Start of DATASET CONTENT
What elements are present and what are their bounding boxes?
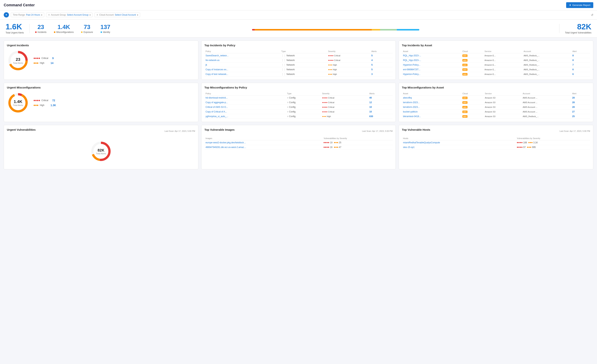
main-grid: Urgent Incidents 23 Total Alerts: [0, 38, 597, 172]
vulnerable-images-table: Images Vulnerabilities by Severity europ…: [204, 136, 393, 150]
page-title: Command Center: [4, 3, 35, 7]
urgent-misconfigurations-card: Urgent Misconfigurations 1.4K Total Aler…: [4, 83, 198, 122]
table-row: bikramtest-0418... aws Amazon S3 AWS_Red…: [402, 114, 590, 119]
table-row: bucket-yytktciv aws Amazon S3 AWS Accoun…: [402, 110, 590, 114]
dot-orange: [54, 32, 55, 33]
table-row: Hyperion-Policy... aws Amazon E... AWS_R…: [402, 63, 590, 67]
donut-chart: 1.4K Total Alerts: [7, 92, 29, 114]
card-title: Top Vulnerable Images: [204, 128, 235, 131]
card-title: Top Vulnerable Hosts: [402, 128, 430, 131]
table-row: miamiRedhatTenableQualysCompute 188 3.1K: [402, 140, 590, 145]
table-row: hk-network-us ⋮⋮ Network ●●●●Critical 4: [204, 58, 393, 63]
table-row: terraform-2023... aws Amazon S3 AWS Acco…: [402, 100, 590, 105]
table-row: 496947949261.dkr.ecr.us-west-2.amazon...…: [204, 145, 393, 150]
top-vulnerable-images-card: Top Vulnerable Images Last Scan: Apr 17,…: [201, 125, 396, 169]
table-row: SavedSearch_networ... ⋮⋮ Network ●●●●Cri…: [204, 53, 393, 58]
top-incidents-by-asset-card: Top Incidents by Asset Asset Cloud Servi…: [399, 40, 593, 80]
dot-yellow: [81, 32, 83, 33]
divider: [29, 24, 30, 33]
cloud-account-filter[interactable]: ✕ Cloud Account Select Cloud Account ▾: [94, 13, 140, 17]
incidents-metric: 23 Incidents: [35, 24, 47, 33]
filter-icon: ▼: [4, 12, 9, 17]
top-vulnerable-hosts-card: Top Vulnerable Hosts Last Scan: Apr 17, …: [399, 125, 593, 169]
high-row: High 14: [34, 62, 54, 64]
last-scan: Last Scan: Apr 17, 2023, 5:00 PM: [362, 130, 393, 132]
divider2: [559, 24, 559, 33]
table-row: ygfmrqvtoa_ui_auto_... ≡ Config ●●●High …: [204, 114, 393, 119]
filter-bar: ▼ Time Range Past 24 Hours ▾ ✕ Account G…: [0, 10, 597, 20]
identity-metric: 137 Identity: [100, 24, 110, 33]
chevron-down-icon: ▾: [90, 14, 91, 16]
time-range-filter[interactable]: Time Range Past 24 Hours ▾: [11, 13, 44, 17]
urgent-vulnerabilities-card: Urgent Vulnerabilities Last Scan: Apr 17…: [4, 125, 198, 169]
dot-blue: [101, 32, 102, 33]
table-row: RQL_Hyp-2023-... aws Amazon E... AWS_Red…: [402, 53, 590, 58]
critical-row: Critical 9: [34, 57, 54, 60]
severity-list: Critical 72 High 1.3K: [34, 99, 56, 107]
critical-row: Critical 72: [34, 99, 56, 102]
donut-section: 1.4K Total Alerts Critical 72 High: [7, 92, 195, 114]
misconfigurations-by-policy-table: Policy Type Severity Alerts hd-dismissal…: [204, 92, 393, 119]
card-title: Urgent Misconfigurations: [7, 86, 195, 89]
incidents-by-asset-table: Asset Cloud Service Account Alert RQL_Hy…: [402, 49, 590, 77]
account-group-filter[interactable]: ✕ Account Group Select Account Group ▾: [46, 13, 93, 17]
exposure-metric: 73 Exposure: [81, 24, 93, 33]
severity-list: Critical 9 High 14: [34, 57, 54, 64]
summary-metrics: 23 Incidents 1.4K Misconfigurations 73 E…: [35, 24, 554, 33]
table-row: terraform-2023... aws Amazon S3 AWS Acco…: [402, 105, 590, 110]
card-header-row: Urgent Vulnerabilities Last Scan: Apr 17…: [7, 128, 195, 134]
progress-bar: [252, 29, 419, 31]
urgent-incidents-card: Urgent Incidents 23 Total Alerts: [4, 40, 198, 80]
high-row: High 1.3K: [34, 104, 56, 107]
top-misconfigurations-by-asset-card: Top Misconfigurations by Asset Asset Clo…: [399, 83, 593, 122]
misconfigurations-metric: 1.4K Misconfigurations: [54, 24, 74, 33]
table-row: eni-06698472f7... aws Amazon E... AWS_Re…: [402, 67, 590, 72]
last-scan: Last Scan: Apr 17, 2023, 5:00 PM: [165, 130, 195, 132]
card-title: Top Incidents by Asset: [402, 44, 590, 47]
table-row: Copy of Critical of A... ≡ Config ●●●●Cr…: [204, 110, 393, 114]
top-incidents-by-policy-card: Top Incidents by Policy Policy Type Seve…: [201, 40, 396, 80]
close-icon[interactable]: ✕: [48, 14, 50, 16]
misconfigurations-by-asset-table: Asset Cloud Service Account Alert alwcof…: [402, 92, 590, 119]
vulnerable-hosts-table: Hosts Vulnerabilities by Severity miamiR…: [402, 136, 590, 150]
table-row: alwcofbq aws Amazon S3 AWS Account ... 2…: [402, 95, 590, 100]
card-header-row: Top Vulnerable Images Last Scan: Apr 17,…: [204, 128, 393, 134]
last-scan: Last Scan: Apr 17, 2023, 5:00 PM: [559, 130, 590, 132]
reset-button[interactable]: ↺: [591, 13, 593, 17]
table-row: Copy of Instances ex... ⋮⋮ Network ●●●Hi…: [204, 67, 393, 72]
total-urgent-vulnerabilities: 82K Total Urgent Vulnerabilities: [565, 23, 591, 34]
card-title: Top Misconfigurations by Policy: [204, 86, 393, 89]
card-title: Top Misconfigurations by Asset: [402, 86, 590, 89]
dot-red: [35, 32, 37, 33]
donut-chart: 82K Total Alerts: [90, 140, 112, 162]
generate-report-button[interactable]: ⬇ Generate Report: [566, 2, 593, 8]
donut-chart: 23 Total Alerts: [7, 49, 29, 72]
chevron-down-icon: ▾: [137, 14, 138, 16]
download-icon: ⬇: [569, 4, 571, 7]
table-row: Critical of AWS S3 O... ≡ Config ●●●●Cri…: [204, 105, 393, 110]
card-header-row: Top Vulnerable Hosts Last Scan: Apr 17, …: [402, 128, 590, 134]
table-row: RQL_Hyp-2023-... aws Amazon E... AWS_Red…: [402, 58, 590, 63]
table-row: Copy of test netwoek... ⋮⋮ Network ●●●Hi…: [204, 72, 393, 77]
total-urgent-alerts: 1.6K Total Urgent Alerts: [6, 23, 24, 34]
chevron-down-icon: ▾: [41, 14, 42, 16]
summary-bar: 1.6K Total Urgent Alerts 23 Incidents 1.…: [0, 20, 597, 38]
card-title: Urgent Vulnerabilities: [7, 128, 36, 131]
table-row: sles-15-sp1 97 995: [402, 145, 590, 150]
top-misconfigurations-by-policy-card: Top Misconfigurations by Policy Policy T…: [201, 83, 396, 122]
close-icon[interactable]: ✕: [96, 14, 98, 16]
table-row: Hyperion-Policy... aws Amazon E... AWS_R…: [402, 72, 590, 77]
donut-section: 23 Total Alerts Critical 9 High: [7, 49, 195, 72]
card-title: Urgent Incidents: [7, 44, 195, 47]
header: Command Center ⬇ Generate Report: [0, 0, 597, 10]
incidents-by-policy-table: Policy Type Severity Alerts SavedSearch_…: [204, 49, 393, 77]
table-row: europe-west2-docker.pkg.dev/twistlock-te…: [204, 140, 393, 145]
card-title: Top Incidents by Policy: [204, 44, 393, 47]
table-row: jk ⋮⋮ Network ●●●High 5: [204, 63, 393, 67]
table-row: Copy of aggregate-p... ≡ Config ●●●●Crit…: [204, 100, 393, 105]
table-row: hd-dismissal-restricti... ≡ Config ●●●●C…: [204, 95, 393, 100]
End of DATASET CONTENT
Start of DATASET CONTENT
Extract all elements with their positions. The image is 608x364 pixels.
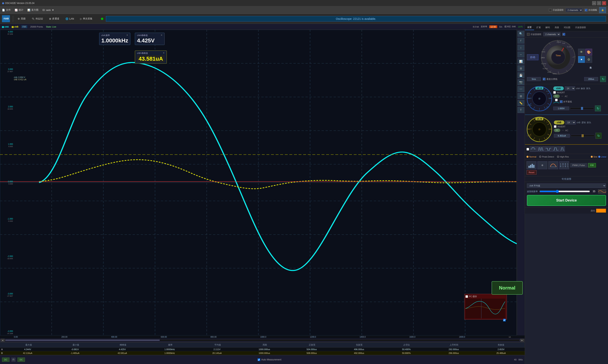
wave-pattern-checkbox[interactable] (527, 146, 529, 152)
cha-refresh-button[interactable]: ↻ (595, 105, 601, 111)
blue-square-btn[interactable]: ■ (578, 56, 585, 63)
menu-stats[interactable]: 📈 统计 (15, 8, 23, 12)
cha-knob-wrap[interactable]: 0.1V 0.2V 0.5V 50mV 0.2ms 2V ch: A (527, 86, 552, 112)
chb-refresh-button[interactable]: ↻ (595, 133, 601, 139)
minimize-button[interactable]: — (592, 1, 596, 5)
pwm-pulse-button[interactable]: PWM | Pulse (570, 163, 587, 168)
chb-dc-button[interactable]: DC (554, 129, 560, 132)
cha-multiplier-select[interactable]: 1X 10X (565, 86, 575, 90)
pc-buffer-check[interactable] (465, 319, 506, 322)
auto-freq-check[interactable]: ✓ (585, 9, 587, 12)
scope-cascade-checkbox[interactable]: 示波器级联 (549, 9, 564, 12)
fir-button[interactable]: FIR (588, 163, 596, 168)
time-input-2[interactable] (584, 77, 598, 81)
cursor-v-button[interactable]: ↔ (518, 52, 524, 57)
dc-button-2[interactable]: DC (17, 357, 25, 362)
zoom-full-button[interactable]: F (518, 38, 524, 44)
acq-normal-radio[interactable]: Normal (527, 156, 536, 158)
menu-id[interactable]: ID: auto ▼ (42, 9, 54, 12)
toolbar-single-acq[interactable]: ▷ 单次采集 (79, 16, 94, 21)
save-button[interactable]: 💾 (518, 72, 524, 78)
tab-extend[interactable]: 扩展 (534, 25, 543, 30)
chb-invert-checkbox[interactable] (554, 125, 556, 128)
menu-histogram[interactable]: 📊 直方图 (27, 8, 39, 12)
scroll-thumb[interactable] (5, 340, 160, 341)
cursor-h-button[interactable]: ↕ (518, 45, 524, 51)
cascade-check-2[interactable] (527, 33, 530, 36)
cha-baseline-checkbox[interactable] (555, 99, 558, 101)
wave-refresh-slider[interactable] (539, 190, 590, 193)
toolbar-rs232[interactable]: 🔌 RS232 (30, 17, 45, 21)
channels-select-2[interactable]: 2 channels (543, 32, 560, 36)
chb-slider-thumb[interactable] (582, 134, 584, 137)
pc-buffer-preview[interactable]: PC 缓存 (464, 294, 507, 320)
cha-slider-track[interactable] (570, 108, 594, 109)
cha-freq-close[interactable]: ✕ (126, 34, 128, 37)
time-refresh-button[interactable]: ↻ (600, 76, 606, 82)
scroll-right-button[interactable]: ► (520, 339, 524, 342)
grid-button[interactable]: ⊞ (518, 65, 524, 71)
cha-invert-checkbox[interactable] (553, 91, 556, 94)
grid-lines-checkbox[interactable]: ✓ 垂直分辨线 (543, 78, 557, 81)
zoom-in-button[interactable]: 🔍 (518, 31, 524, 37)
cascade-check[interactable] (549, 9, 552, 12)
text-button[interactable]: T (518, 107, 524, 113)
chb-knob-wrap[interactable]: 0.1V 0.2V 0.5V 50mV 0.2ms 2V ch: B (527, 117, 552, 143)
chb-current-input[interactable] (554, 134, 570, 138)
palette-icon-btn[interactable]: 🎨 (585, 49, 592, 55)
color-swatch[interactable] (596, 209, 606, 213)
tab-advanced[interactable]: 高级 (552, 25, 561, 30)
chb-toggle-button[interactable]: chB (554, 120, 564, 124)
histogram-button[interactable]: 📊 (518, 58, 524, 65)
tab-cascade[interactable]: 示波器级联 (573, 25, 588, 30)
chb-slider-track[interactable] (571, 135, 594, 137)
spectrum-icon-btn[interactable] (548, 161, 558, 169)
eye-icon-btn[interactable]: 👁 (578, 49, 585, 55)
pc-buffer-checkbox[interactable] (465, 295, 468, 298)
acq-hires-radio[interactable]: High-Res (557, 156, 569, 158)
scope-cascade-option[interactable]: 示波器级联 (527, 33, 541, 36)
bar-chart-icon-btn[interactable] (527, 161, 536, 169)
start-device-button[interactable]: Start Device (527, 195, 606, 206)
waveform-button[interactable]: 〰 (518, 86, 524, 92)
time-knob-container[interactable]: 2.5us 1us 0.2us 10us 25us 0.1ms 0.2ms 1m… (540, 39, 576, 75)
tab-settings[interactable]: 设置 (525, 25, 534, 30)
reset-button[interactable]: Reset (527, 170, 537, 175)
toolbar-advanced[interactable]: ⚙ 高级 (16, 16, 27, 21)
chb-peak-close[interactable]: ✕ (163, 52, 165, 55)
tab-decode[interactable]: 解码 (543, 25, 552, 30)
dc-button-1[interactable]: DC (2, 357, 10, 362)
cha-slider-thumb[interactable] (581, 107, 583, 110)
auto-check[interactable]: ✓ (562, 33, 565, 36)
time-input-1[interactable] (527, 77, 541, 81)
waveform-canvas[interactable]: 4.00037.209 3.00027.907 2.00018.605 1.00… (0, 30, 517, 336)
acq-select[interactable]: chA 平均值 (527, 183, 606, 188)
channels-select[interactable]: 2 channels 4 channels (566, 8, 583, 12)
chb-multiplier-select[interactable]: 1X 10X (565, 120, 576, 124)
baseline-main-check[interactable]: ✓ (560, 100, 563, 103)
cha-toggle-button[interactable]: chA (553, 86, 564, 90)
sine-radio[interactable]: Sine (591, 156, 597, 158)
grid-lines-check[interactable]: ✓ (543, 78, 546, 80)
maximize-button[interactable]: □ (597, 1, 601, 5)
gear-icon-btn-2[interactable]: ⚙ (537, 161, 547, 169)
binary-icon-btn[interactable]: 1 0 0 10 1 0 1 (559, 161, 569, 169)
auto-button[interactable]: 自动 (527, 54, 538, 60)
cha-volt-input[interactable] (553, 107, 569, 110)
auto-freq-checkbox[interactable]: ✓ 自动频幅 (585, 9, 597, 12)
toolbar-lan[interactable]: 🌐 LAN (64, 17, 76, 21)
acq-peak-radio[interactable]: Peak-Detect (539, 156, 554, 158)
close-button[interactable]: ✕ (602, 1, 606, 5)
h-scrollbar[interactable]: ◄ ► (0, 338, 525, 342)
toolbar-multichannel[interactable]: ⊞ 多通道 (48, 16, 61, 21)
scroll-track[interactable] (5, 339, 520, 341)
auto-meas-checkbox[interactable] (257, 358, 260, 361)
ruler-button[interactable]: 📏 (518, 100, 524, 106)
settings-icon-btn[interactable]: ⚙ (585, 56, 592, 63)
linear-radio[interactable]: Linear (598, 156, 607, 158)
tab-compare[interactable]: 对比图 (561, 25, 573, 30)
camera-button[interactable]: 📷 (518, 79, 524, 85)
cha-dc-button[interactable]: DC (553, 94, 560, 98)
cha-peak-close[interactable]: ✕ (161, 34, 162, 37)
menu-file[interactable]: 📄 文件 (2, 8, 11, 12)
End of DATASET CONTENT
* **WHAT YOU WILL DO**
In the entries above, count every line containing the word "dismissal". Write only the total.

* **RESULT BELOW**
2